Look at the lath and I think that you will agree with me that even if it is inexpensive, there nothing cheap about it.


----------



## rsharp

I bought the same HF lathe over a year ago, only because it was on sale. Put it together, turned the motor on to make sure it worked, and haven't touched it since. Maybe Charlie's recent activity will one day push me over the edge to actually try my hand at turning.


----------



## b2rtch

I tried my hand at turning last weekend and IT IS A LOT OF FUN.


----------



## puzzled

I have had the same HF lathe for a few years now and for small things (under 6" in diameter), it works great. Anything over that and the motor just seems to struggle unless you take really light cuts. For the price and for the amount of abuse my lathe has seen, I would recommend getting one. Once I get my big lathe wired up, the HF lathe is going to become my buffing station.

Trey


----------



## dustbunny

I own this lathe too, and the HSS chisels.
Haven't had any problems with this lathe, I have turned spindles, pens, a couple of bowls, and a round end grain cutting board. I have found it to run true to center, and has run strong through some larger turnings.
The nice part of this lathe is that the head rotates so you can do out turning, which is how I did the cutting board. Great deal, hope you enjoy it. Looking forward to some posts.

Lisa


----------



## dbhost

I've spun a couple of larger diameter items on mine… (8" or so) Never seemed a problem. But I did manage to stall it when digging DEEP with a dull skew. I am not going to blame the lathe for my stupidity…

Randy,

Start using the lathe and you might end up acting like a crack head looking for a fix, digging around your neighbor's trash looking for a score of some interesting stock to stuff on the lathe… Not that I have ever done that or anything though…

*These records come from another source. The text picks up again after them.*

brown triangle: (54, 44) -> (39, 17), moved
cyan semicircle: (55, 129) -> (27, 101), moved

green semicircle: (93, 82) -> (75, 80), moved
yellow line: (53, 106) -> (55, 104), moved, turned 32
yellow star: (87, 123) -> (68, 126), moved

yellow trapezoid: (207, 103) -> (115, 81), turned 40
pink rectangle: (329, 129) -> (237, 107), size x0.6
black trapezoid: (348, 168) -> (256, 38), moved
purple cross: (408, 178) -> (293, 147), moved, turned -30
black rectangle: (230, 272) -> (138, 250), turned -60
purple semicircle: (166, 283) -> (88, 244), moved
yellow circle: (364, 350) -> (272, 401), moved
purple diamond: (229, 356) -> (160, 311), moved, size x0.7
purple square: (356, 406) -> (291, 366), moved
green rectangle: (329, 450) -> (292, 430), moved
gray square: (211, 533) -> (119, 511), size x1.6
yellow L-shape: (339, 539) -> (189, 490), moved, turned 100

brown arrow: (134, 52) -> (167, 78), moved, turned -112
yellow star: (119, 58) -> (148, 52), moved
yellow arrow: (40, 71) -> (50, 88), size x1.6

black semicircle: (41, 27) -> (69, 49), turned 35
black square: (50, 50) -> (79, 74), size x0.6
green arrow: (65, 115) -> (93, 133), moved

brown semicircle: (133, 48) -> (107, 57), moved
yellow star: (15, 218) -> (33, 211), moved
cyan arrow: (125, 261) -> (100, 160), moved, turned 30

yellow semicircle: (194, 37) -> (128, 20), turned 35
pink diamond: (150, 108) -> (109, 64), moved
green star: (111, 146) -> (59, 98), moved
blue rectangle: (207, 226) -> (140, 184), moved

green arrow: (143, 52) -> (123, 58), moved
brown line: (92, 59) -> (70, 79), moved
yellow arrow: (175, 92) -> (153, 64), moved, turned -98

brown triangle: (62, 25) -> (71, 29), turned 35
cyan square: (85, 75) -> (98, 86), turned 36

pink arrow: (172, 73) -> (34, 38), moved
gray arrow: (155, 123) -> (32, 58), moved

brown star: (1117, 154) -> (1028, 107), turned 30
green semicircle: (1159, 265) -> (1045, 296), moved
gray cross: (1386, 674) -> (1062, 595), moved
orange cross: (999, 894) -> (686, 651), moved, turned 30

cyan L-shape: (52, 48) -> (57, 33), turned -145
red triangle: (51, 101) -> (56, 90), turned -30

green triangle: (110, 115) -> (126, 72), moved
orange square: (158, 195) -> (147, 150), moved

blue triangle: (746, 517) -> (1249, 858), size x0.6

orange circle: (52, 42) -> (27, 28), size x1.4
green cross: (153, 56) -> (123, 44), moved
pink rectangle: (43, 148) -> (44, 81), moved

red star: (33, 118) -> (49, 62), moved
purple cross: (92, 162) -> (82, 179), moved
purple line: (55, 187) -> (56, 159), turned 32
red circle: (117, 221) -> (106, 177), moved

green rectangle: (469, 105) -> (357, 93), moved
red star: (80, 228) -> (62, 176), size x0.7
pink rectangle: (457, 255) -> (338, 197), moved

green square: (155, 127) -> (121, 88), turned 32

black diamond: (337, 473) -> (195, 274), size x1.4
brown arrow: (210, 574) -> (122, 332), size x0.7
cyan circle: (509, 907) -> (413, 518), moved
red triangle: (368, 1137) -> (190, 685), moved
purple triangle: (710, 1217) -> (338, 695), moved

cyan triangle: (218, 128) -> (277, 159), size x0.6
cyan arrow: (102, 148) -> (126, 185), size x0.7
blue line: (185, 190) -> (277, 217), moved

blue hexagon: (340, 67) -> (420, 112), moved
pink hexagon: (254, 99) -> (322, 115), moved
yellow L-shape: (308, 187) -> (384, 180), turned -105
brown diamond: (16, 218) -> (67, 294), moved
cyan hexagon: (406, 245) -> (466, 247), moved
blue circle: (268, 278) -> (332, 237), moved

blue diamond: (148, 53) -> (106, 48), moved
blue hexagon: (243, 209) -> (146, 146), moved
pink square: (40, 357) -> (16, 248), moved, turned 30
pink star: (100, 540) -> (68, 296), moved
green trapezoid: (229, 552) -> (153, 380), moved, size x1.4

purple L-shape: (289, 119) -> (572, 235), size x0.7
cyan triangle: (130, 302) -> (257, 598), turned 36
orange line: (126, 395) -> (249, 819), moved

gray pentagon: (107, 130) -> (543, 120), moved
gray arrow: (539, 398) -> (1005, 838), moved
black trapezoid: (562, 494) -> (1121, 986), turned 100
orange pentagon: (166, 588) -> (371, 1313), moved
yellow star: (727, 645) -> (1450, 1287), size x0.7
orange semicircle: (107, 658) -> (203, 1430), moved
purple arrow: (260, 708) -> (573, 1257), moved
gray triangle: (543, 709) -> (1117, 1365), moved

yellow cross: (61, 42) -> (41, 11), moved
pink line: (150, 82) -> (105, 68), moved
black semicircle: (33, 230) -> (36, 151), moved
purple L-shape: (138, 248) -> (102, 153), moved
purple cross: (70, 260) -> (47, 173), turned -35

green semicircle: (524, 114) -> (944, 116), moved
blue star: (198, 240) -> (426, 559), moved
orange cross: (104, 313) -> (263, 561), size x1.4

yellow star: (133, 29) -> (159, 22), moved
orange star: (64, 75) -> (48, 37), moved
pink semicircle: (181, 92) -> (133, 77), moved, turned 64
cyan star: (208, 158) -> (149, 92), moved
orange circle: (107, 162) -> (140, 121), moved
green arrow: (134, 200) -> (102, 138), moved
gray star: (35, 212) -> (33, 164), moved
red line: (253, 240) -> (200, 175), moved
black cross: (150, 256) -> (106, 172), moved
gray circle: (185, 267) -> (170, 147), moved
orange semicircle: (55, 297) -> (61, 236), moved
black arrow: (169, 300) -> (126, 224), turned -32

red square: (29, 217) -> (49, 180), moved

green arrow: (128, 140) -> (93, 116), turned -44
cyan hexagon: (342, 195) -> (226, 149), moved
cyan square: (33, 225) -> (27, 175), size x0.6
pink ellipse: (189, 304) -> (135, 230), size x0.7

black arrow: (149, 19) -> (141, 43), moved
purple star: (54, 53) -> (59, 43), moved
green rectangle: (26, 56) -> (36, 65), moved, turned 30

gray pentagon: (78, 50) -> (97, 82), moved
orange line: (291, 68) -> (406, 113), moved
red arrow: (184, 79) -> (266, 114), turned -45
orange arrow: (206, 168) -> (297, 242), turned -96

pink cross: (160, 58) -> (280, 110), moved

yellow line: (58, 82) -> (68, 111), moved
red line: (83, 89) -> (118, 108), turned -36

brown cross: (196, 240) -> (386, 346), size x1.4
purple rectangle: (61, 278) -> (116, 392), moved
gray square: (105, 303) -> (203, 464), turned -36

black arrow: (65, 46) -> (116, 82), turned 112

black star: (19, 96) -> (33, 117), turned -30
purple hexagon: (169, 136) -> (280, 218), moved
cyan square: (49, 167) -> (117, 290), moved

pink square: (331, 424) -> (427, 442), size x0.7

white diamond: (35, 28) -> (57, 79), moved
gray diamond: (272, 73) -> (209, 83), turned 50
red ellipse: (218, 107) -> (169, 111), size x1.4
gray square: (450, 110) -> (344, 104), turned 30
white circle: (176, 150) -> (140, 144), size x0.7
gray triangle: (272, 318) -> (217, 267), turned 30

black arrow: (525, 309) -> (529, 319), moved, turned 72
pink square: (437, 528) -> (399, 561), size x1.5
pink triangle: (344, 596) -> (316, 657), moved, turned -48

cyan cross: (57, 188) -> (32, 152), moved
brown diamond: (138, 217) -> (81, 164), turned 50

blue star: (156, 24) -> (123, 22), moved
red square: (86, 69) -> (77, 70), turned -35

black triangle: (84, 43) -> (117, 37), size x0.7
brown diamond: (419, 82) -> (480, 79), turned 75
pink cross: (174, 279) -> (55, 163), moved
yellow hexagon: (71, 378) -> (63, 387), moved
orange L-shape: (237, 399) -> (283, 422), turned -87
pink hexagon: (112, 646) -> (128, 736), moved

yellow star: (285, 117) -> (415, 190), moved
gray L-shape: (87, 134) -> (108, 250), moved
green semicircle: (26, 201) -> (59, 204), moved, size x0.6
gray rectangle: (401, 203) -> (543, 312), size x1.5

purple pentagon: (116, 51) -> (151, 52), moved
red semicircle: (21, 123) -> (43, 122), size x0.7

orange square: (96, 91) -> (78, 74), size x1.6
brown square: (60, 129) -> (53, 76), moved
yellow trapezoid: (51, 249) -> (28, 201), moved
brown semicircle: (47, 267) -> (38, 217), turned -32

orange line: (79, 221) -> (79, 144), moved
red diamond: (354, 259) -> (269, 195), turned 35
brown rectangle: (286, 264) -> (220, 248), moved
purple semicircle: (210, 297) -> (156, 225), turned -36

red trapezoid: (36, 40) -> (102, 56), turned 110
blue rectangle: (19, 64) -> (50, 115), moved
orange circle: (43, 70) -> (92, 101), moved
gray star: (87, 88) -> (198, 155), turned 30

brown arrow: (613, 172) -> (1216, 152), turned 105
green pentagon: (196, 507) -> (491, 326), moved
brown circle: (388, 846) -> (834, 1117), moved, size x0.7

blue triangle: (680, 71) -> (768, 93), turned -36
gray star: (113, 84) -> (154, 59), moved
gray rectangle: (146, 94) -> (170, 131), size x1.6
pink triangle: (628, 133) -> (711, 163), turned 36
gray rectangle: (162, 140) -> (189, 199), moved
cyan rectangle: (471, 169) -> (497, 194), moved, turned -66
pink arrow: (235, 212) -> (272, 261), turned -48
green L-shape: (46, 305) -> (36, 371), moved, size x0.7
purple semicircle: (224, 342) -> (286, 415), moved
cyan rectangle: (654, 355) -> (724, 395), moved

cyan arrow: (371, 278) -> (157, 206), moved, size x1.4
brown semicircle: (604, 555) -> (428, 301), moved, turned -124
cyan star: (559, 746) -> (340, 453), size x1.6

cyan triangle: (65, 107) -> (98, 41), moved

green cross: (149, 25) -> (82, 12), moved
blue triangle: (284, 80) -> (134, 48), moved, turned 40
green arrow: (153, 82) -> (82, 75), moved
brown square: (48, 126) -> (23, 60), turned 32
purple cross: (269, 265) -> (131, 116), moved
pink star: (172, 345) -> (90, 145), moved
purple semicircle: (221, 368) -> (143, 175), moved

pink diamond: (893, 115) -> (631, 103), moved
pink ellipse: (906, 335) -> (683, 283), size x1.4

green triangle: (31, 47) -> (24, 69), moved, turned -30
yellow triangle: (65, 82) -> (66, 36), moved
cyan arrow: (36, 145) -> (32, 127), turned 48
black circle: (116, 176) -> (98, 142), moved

Seriously though, turning is super addictive. I have totally messed up spindles just concentrating on watching the streamer like shavings spooling off the spindle gouges…

b2rtch, if you don't have a sharpening system, you will need one, SOON…


----------



## flyingoak

I have had 2 …..
First Burned up
second the head stock moves too much when you put pressure on it.

otherwise it runs well


----------



## b2rtch

Did someone mentioned that this lath a 10 speeds with out changing belts.
Really nice.


----------



## dbhost

"second the head stock moves too much when you put pressure on it."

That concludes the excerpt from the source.